### INFORMATION SUPPLIED
┌────────

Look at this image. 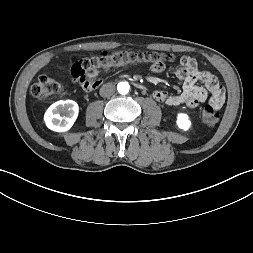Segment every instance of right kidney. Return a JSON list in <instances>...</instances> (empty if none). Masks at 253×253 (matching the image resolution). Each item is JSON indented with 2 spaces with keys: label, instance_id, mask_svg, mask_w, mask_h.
I'll return each instance as SVG.
<instances>
[{
  "label": "right kidney",
  "instance_id": "obj_1",
  "mask_svg": "<svg viewBox=\"0 0 253 253\" xmlns=\"http://www.w3.org/2000/svg\"><path fill=\"white\" fill-rule=\"evenodd\" d=\"M79 107L73 100H60L53 103L44 115L46 126L56 132L68 131L78 116Z\"/></svg>",
  "mask_w": 253,
  "mask_h": 253
}]
</instances>
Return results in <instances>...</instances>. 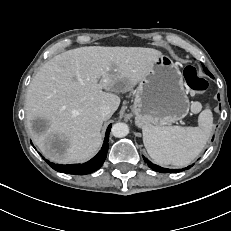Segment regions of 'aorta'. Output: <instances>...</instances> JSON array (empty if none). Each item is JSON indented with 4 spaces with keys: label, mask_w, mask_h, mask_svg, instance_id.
I'll return each mask as SVG.
<instances>
[{
    "label": "aorta",
    "mask_w": 231,
    "mask_h": 231,
    "mask_svg": "<svg viewBox=\"0 0 231 231\" xmlns=\"http://www.w3.org/2000/svg\"><path fill=\"white\" fill-rule=\"evenodd\" d=\"M111 132L114 137L122 138L129 133V127L125 123H116L112 126Z\"/></svg>",
    "instance_id": "aorta-1"
}]
</instances>
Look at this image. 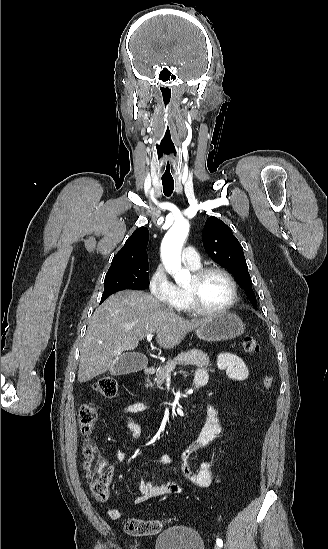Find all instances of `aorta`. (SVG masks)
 <instances>
[{"label": "aorta", "instance_id": "obj_1", "mask_svg": "<svg viewBox=\"0 0 328 549\" xmlns=\"http://www.w3.org/2000/svg\"><path fill=\"white\" fill-rule=\"evenodd\" d=\"M188 221L182 219L176 221L166 233L161 244V258L169 273H171L178 284L190 280V272L182 268L181 250L189 232Z\"/></svg>", "mask_w": 328, "mask_h": 549}]
</instances>
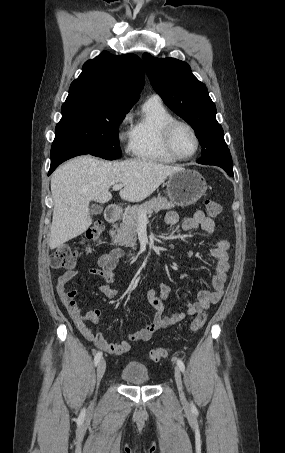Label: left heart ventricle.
Here are the masks:
<instances>
[{
	"instance_id": "1",
	"label": "left heart ventricle",
	"mask_w": 285,
	"mask_h": 453,
	"mask_svg": "<svg viewBox=\"0 0 285 453\" xmlns=\"http://www.w3.org/2000/svg\"><path fill=\"white\" fill-rule=\"evenodd\" d=\"M173 145L181 155H190L195 150V140L191 132L184 126H178L173 135Z\"/></svg>"
}]
</instances>
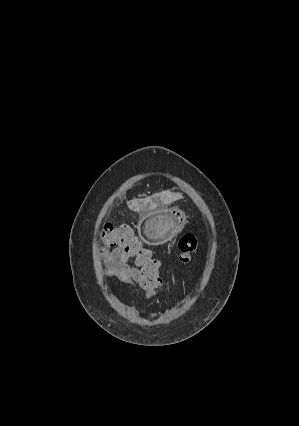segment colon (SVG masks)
I'll use <instances>...</instances> for the list:
<instances>
[{
	"mask_svg": "<svg viewBox=\"0 0 299 426\" xmlns=\"http://www.w3.org/2000/svg\"><path fill=\"white\" fill-rule=\"evenodd\" d=\"M101 252L106 255L109 249L119 248L128 254L141 270L140 290L148 299L158 296L162 285L160 277V261L154 257L153 251L144 246L128 225L115 226L106 223L101 230ZM179 260L189 265L198 249V238L193 233L184 234L178 243Z\"/></svg>",
	"mask_w": 299,
	"mask_h": 426,
	"instance_id": "1",
	"label": "colon"
}]
</instances>
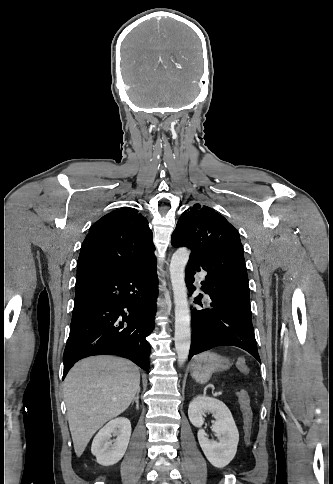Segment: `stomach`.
I'll return each instance as SVG.
<instances>
[{
	"instance_id": "stomach-1",
	"label": "stomach",
	"mask_w": 333,
	"mask_h": 484,
	"mask_svg": "<svg viewBox=\"0 0 333 484\" xmlns=\"http://www.w3.org/2000/svg\"><path fill=\"white\" fill-rule=\"evenodd\" d=\"M231 363L228 358L212 352H203L196 356L191 363V376L199 383L209 381L216 371L228 369Z\"/></svg>"
}]
</instances>
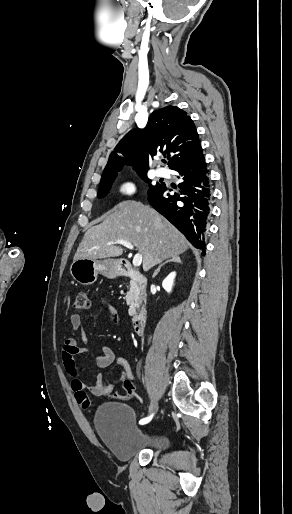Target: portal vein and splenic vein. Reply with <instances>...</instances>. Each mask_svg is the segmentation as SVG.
<instances>
[{
	"instance_id": "18ae733b",
	"label": "portal vein and splenic vein",
	"mask_w": 292,
	"mask_h": 514,
	"mask_svg": "<svg viewBox=\"0 0 292 514\" xmlns=\"http://www.w3.org/2000/svg\"><path fill=\"white\" fill-rule=\"evenodd\" d=\"M110 244H122V246H126V248H129V250H134V246L130 244V242H126V240H115V242H109ZM142 264V256L141 254H135L133 258V266H140Z\"/></svg>"
}]
</instances>
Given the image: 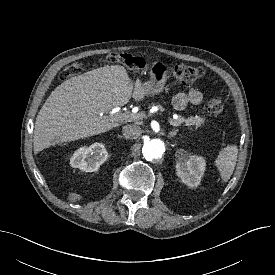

└────────

### WHAT TO WORK ON
Exactly those lines that run from the line holding "segment colon (SVG masks)" to the end of the listing above, both included, are to be reproduced, with pictures left out.

### ANSWER
segment colon (SVG masks)
I'll use <instances>...</instances> for the list:
<instances>
[{
	"mask_svg": "<svg viewBox=\"0 0 299 426\" xmlns=\"http://www.w3.org/2000/svg\"><path fill=\"white\" fill-rule=\"evenodd\" d=\"M101 252L106 255L109 249L119 248L128 254L141 270L140 290L148 299L158 296L162 285L160 277V261L154 257L153 251L144 246L128 225L115 226L106 223L101 230ZM179 260L189 265L198 249V238L193 233L184 234L178 243Z\"/></svg>",
	"mask_w": 299,
	"mask_h": 426,
	"instance_id": "1",
	"label": "colon"
}]
</instances>
Segment: `stomach`.
I'll return each instance as SVG.
<instances>
[{
	"instance_id": "stomach-1",
	"label": "stomach",
	"mask_w": 333,
	"mask_h": 484,
	"mask_svg": "<svg viewBox=\"0 0 333 484\" xmlns=\"http://www.w3.org/2000/svg\"><path fill=\"white\" fill-rule=\"evenodd\" d=\"M231 363L228 358L212 352H203L196 356L191 363V376L199 383L209 381L216 371L228 369Z\"/></svg>"
}]
</instances>
Target: portal vein and splenic vein. Reply with <instances>...</instances>. Each mask_svg is the segmentation as SVG.
<instances>
[{
	"instance_id": "18ae733b",
	"label": "portal vein and splenic vein",
	"mask_w": 292,
	"mask_h": 514,
	"mask_svg": "<svg viewBox=\"0 0 292 514\" xmlns=\"http://www.w3.org/2000/svg\"><path fill=\"white\" fill-rule=\"evenodd\" d=\"M110 244H122V246H126V248H129V250H134V246L130 244V242H126V240H115V242H109ZM142 264V256L141 254H135L133 258V266H140Z\"/></svg>"
}]
</instances>
Given the image: 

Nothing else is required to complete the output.